In this course, the tools of linear algebra start to be applied in a realm where vectors (finite sequences of numbers) are replaced by continuous functions. This may seem very odd, at first, but it makes sense if you think of a continuous function as an infinite sequence of numbers, indexed not by positions (1,2,3), but by the real numbers themselves. One coordinate per real number!

Much as vectors can be decomposed in various ways as the sum of simpler functions, (remember Gram-Schmidt?), functions can be decomposed and written as a sum of "parts" in several very interesting ways. First, a (continuous periodic) function can be written as a sum of simple sinusoidal functions, giving the Fourier decomposition. If the original function is played on good quality speaker device, the simple sinusoidal parts will be the pitches distinguished by the ear, and their contribution to the sum will correspond to their relative perceived volumes.

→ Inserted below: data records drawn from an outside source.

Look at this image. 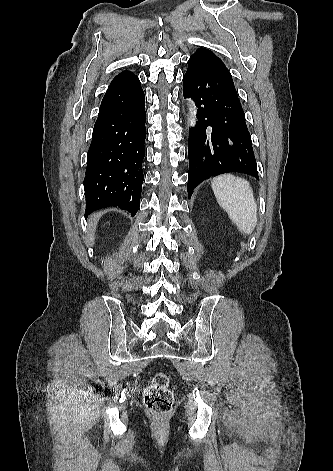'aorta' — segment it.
I'll return each instance as SVG.
<instances>
[{
	"label": "aorta",
	"instance_id": "obj_1",
	"mask_svg": "<svg viewBox=\"0 0 333 471\" xmlns=\"http://www.w3.org/2000/svg\"><path fill=\"white\" fill-rule=\"evenodd\" d=\"M189 114L191 118H194L195 113L192 108H189Z\"/></svg>",
	"mask_w": 333,
	"mask_h": 471
}]
</instances>
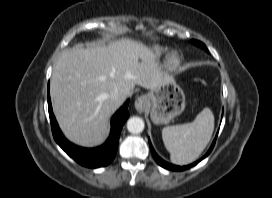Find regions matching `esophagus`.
<instances>
[{
	"label": "esophagus",
	"mask_w": 272,
	"mask_h": 198,
	"mask_svg": "<svg viewBox=\"0 0 272 198\" xmlns=\"http://www.w3.org/2000/svg\"><path fill=\"white\" fill-rule=\"evenodd\" d=\"M135 109L139 112V113H142L144 112V110L146 109L147 107V98L146 96L142 95L140 97H138L136 100H135Z\"/></svg>",
	"instance_id": "obj_1"
}]
</instances>
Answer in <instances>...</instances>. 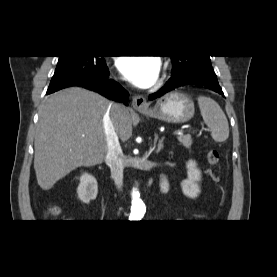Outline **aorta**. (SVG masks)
<instances>
[{"label": "aorta", "mask_w": 277, "mask_h": 277, "mask_svg": "<svg viewBox=\"0 0 277 277\" xmlns=\"http://www.w3.org/2000/svg\"><path fill=\"white\" fill-rule=\"evenodd\" d=\"M131 196H132V205H131L130 219L140 220L144 216L146 211L145 204L140 199V193L137 189H133Z\"/></svg>", "instance_id": "762f6f07"}]
</instances>
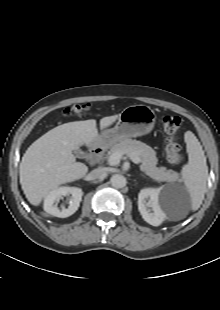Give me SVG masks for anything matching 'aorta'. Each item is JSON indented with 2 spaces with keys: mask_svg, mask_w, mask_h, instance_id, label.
Masks as SVG:
<instances>
[{
  "mask_svg": "<svg viewBox=\"0 0 220 310\" xmlns=\"http://www.w3.org/2000/svg\"><path fill=\"white\" fill-rule=\"evenodd\" d=\"M110 182H111V185L117 189L125 187L127 183L126 178L120 174L113 175L110 179Z\"/></svg>",
  "mask_w": 220,
  "mask_h": 310,
  "instance_id": "obj_1",
  "label": "aorta"
}]
</instances>
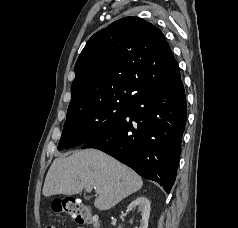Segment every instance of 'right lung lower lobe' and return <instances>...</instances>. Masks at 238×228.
Masks as SVG:
<instances>
[{"label": "right lung lower lobe", "instance_id": "obj_1", "mask_svg": "<svg viewBox=\"0 0 238 228\" xmlns=\"http://www.w3.org/2000/svg\"><path fill=\"white\" fill-rule=\"evenodd\" d=\"M181 78L132 98L124 116L82 148L99 149L169 193L174 184L186 123Z\"/></svg>", "mask_w": 238, "mask_h": 228}]
</instances>
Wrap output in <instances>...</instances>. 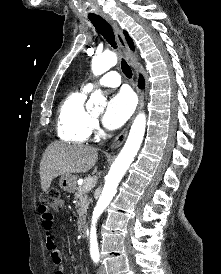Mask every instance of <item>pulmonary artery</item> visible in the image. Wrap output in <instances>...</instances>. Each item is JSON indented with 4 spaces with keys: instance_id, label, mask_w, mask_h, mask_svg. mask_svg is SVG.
Returning <instances> with one entry per match:
<instances>
[{
    "instance_id": "1",
    "label": "pulmonary artery",
    "mask_w": 221,
    "mask_h": 274,
    "mask_svg": "<svg viewBox=\"0 0 221 274\" xmlns=\"http://www.w3.org/2000/svg\"><path fill=\"white\" fill-rule=\"evenodd\" d=\"M121 79L119 74L116 71H110L103 75L101 79L96 83H87L84 86V91L90 92L92 91L96 86H102V87H110V88H116L120 85Z\"/></svg>"
}]
</instances>
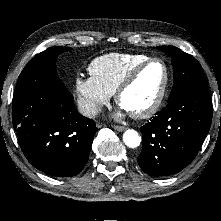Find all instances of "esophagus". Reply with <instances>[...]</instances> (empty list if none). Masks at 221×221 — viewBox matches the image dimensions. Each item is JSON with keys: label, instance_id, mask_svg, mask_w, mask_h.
I'll use <instances>...</instances> for the list:
<instances>
[{"label": "esophagus", "instance_id": "1", "mask_svg": "<svg viewBox=\"0 0 221 221\" xmlns=\"http://www.w3.org/2000/svg\"><path fill=\"white\" fill-rule=\"evenodd\" d=\"M113 128H114L116 131H119V132H122V131L125 130V127H124V126L114 125Z\"/></svg>", "mask_w": 221, "mask_h": 221}]
</instances>
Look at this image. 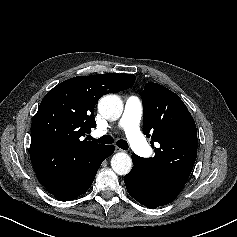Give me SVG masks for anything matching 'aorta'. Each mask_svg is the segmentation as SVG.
Wrapping results in <instances>:
<instances>
[{
    "mask_svg": "<svg viewBox=\"0 0 237 237\" xmlns=\"http://www.w3.org/2000/svg\"><path fill=\"white\" fill-rule=\"evenodd\" d=\"M98 111L109 120H117L123 111V104L117 95L103 96L98 102ZM111 167L118 175H126L132 167V160L126 153H116L111 159Z\"/></svg>",
    "mask_w": 237,
    "mask_h": 237,
    "instance_id": "762f6f07",
    "label": "aorta"
}]
</instances>
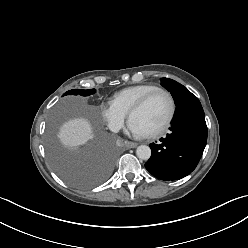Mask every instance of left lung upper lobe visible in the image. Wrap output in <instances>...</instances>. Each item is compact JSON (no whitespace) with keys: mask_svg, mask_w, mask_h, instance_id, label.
<instances>
[{"mask_svg":"<svg viewBox=\"0 0 248 248\" xmlns=\"http://www.w3.org/2000/svg\"><path fill=\"white\" fill-rule=\"evenodd\" d=\"M161 85L171 92L176 105L179 104L187 94L191 93L186 87L169 78H161Z\"/></svg>","mask_w":248,"mask_h":248,"instance_id":"left-lung-upper-lobe-1","label":"left lung upper lobe"}]
</instances>
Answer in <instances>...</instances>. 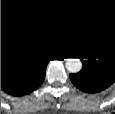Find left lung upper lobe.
Wrapping results in <instances>:
<instances>
[{
    "mask_svg": "<svg viewBox=\"0 0 115 114\" xmlns=\"http://www.w3.org/2000/svg\"><path fill=\"white\" fill-rule=\"evenodd\" d=\"M84 56L83 67H93L115 75V30L103 34L93 48L84 52Z\"/></svg>",
    "mask_w": 115,
    "mask_h": 114,
    "instance_id": "obj_1",
    "label": "left lung upper lobe"
}]
</instances>
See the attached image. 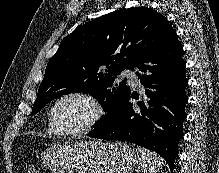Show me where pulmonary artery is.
<instances>
[{"mask_svg": "<svg viewBox=\"0 0 219 173\" xmlns=\"http://www.w3.org/2000/svg\"><path fill=\"white\" fill-rule=\"evenodd\" d=\"M120 76L122 79H127L133 85H135V86L138 85V78L133 71L126 69V70L122 71Z\"/></svg>", "mask_w": 219, "mask_h": 173, "instance_id": "pulmonary-artery-1", "label": "pulmonary artery"}]
</instances>
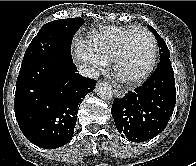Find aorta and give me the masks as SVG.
<instances>
[{
  "label": "aorta",
  "instance_id": "762f6f07",
  "mask_svg": "<svg viewBox=\"0 0 196 166\" xmlns=\"http://www.w3.org/2000/svg\"><path fill=\"white\" fill-rule=\"evenodd\" d=\"M95 91L101 99L111 100L113 98V89L107 82H99L96 85Z\"/></svg>",
  "mask_w": 196,
  "mask_h": 166
}]
</instances>
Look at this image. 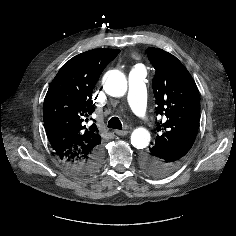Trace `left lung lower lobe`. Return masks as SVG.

Functions can also be decomposed as the sum of polynomial functions (The Stone- Weierstrass theorem). This idea is strongly related to the notion of the Taylor series.

In order to prove these theorems, you'll have to learn more sophisticated integration theory. In particular, you'll learn to replace the Riemann integral with the more general Lebesgue integral. You will also learn about measure theory, which is the rather difficult answer to a simple question: "Given any arbitrary subset of the real numbers, how do we assign it a length?" If this question seems simplistic, let me convince you otherwise: How much of the total length of the integral [0,2] should be attributed to the rational numbers in that range, and how much of the length belongs to the irrationals?